Mixed Precision DNNs: All you need is a good parametrization

Authors: Stefan Uhlich, Lukas Mauch, Fabien Cardinaux, Kazuki Yoshiyama, Javier Alonso Garcia, Stephen Tiedemann, Thomas Kemp, Akira Nakamura

ICLR 2020 | Conference PDF | Archive PDF | Plain Text | LLM Run Details

Reproducibility Variable Result LLM Response
Research Type Experimental We confirm our findings with experiments on CIFAR-10 and Image Net and we obtain mixed precision DNNs with learned quantization parameters, achieving state-of-the-art performance.
Researcher Affiliation Industry Stefan Uhlich , Lukas Mauch , Fabien Cardinaux , Kazuki Yoshiyama Javier Alonso García, Stephen Tiedemann, Thomas Kemp Sony Europe B.V., Germany firstname.lastname@sony.com Akira Nakamura Sony Corporate, Japan akira.b.nakamura@sony.com
Pseudocode Yes The following code gives our differentiable quantizer implementation in NNabla (Sony). The source code for reproducing our results will be published after the review process has been finished.

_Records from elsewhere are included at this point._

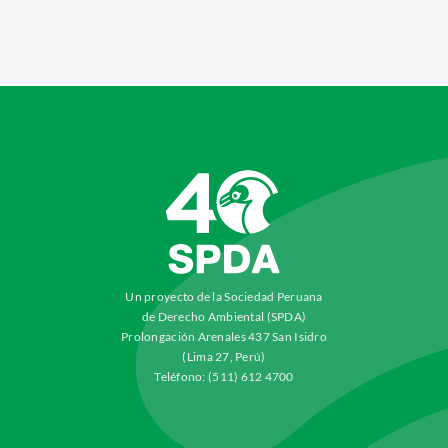
Un proyecto de la Sociedad Peruana
de Derecho Ambiental (SPDA)
Prolongación Arenales 437 San Isidro
(Lima 27, Perú)
Teléfono: (511) 612 4700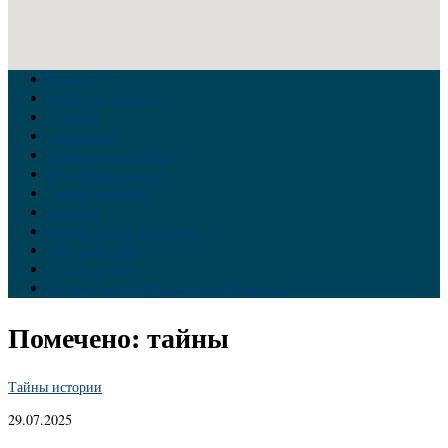
Главная
Война на Украине
Новости
Аналитика
Тайны Геополитики
Российские элиты
Теория заговора
Украина
Новый Мировой Порядок
Тайны истории
Обратная связь
Правила комментирования материалов
Помечено:
тайны
Тайны истории
29.07.2025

Open Source Code No The source code for reproducing our results will be published after the review process has been finished.

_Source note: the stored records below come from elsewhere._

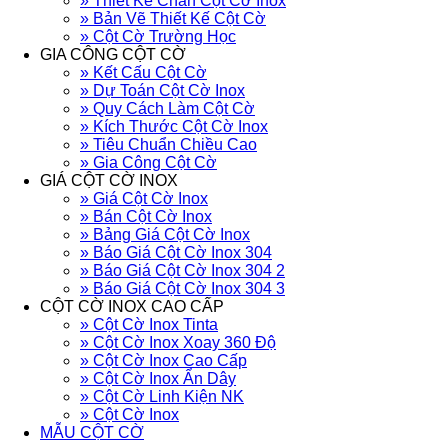
» Thiết Kế Chân Cột Cờ Inox
» Bản Vẽ Thiết Kế Cột Cờ
» Cột Cờ Trường Học
GIA CÔNG CỘT CỜ
» Kết Cấu Cột Cờ
» Dự Toán Cột Cờ Inox
» Quy Cách Làm Cột Cờ
» Kích Thước Cột Cờ Inox
» Tiêu Chuẩn Chiều Cao
» Gia Công Cột Cờ
GIÁ CỘT CỜ INOX
» Giá Cột Cờ Inox
» Bán Cột Cờ Inox
» Bảng Giá Cột Cờ Inox
» Báo Giá Cột Cờ Inox 304
» Báo Giá Cột Cờ Inox 304 2
» Báo Giá Cột Cờ Inox 304 3
CỘT CỜ INOX CAO CẤP
» Cột Cờ Inox Tinta
» Cột Cờ Inox Xoay 360 Độ
» Cột Cờ Inox Cao Cấp
» Cột Cờ Inox Ẩn Dây
» Cột Cờ Linh Kiện NK
» Cột Cờ Inox
MẪU CỘT CỜ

Open Datasets Yes We confirm our findings with experiments on CIFAR-10 and Image Net.
Dataset Splits Yes Fig. 4 shows the evolution of the training and validation error during training for the case of uniform quantization. The plots for power-of-two quantization can be found in the appendix (Fig. 10). We initialize this network from random parameters or from a pre-trained float network.

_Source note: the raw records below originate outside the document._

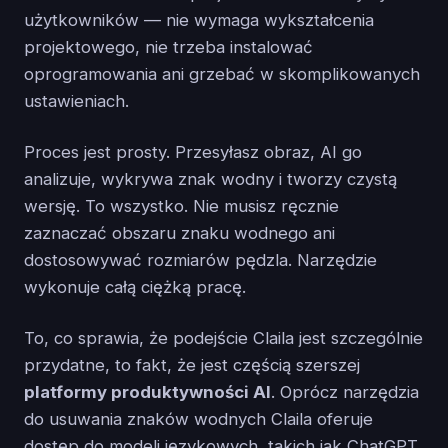
użytkowników — nie wymaga wykształcenia
projektowego, nie trzeba instalować
oprogramowania ani grzebać w skomplikowanych
ustawieniach.
Proces jest prosty. Przesyłasz obraz, AI go
analizuje, wykrywa znak wodny i tworzy czystą
wersję. To wszystko. Nie musisz ręcznie
zaznaczać obszaru znaku wodnego ani
dostosowywać rozmiarów pędzla. Narzędzie
wykonuje całą ciężką pracę.
To, co sprawia, że podejście Claila jest szczególnie
przydatne, to fakt, że jest częścią szerszej
platformy produktywności AI
. Oprócz narzędzia
do usuwania znaków wodnych Claila oferuje
dostęp do modeli językowych, takich jak ChatGPT,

Hardware Specification Yes Each epoch takes about 2.5 min on a single GTX 1080 Ti.
Software Dependencies No The following code gives our differentiable quantizer implementation in NNabla (Sony).
Experiment Setup Yes The quantized DNNs are trained for 160 epochs, using SGD with momentum 0.9 and a learning rate schedule starting with 0.01 and reducing it by a factor of 10 after 80 and 120 epochs, respectively. We use random flips and crops for data augmentation.